Paying dues in Zapata, retrieves and Garmin Rinos

Yesterday (21 miles) and the day before (17 miles) were those days when you go for it early and roll them dice… go all in…  se la vie…  caution to the wind.  They’re still an adventure to me but it’s hot!  It’s 100+ every day and out there in the wind, cactus, mesquite, all by my lonesome, it’s a reminder how small I am!  Rich experience and a small price to pay for this Zapata newbie if you ask me.

Though yesterday wasn’t hundreds of miles, I landed with the feeling you have after your first cliff-hanger ride (6-flags).  I had just drifted over sketchy LZ challenged land for 8 miles.  It started at 650ft over the ground, but I had sunk to just 230ft and climbed 200ft above that before succumbing to terra firma.  It was fantastic.

tracklog

Then, luckily, for both of these retrieves, I’ve had gas field workers help us get through locked gates and show my Dad where I am.  A land owner named Rick Walker personally helped us with some gates.  He had flown his own helicopter into the airport to say hi to all us HG pilots at the beginning and has been loaning Russell his experimental airplane to commute in every day from the ranch he’s staying at.  Pretty cool. 

Maddies first Baby Einstein My kid.  Miss her.

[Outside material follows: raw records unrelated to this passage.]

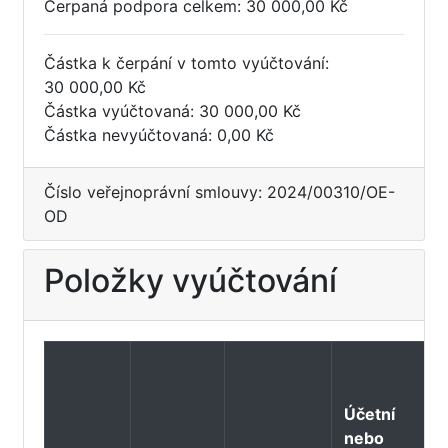
Čerpaná podpora celkem: 30 000,00 Kč
Částka k čerpání v tomto vyúčtování:
30 000,00 Kč
Částka vyúčtovaná: 30 000,00 Kč
Částka nevyúčtovaná: 0,00 Kč
Číslo veřejnoprávní smlouvy: 2024/00310/OE-
OD
Položky vyúčtování
V
b
Účetní
ú
nebo
V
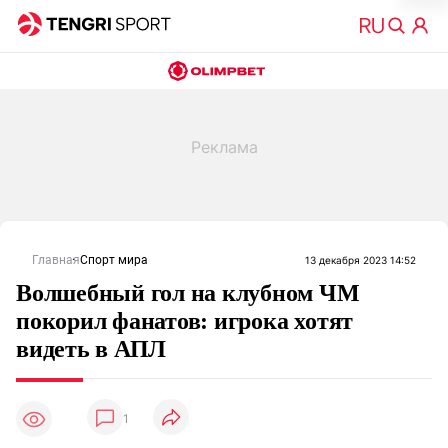
Главная
Спорт мира
13 декабря 2023 14:52
Волшебный гол на клубном ЧМ
покорил фанатов: игрока хотят
видеть в АПЛ
1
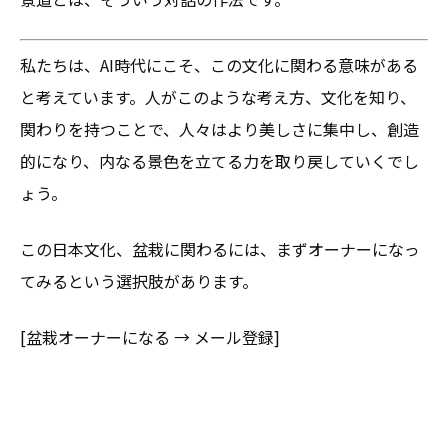
私たちは、AI時代にこそ、この文化に関わる意味がある
と考えています。人がこのような考え方、文化を知り、
関わりを持つことで、人々はより美しさに集中し、創造
的になり、内なる景色を立てる力を取り戻していくでし
ょう。
この日本文化、盆栽に関わるには、まずオーナーになっ
てみるという選択肢があります。
[盆栽オーナーになる → メール登録]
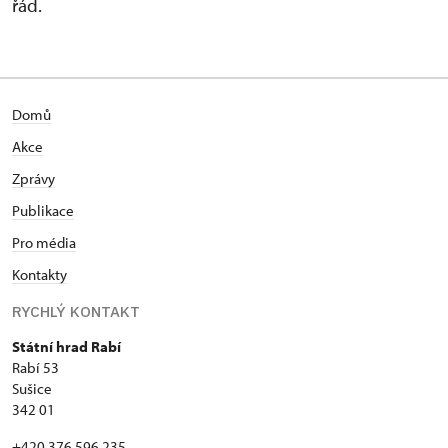
řád.
Domů
Akce
Zprávy
Publikace
Pro média
Kontakty
RYCHLÝ KONTAKT
Státní hrad Rabí
Rabí 53
Sušice
342 01
+420 376 596 235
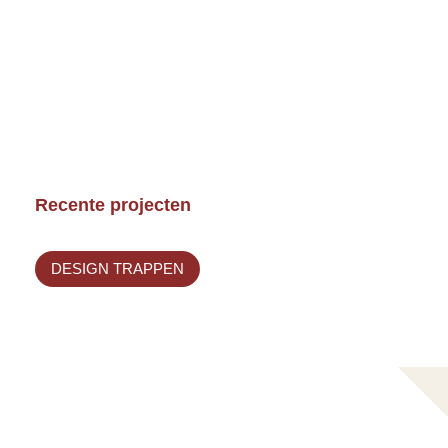
Recente projecten
DESIGN TRAPPEN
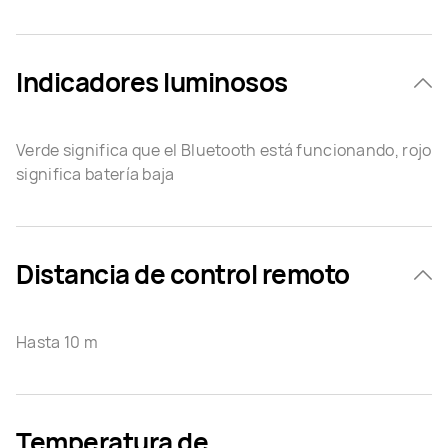
Indicadores luminosos
Verde significa que el Bluetooth está funcionando, rojo
significa batería baja
Distancia de control remoto
Hasta 10 m
Temperatura de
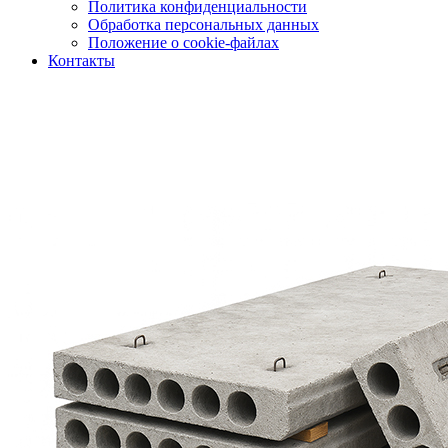
Политика конфиденциальности
Обработка персональных данных
Положение о cookie-файлах
Контакты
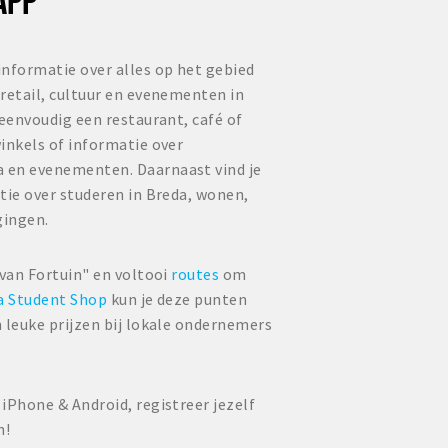
informatie over alles op het gebied
retail, cultuur en evenementen in
 eenvoudig een restaurant, café of
inkels of informatie over
 en evenementen. Daarnaast vind je
tie over studeren in Breda, wonen,
gingen.
 van Fortuin" en voltooi
routes
om
a Student Shop
kun je deze punten
 leuke prijzen bij lokale ondernemers
iPhone & Android, registreer jezelf
n!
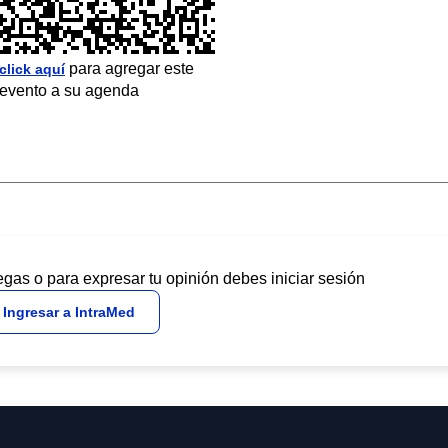
para agregar este
click aquí
evento a su agenda
egas o para expresar tu opinión debes iniciar sesión
Ingresar a IntraMed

The Rino’s are working AMAZINGLY.  Dad’s super sold on them as I don’t have to keep radio’ing my distance and bearing constantly because he just “polls” me and see’s my exact location on the Garmin map, which also instantly shows exact distance between us and direction to me.  On the 302 mile flight last week, we had a max distance of 45 miles from which he could receive my coordinates like this!  They say they have a max distance of 14 miles under perfect conditions.  When I transmit coordinates to Dad, he almost always gets them 20-25 miles away.  When the ground unit (dad) polls me, 15-20 miles seems to always work.  Past these distances, we’ve seen some times they don’t make the distance depending on my altitude and his ground cover.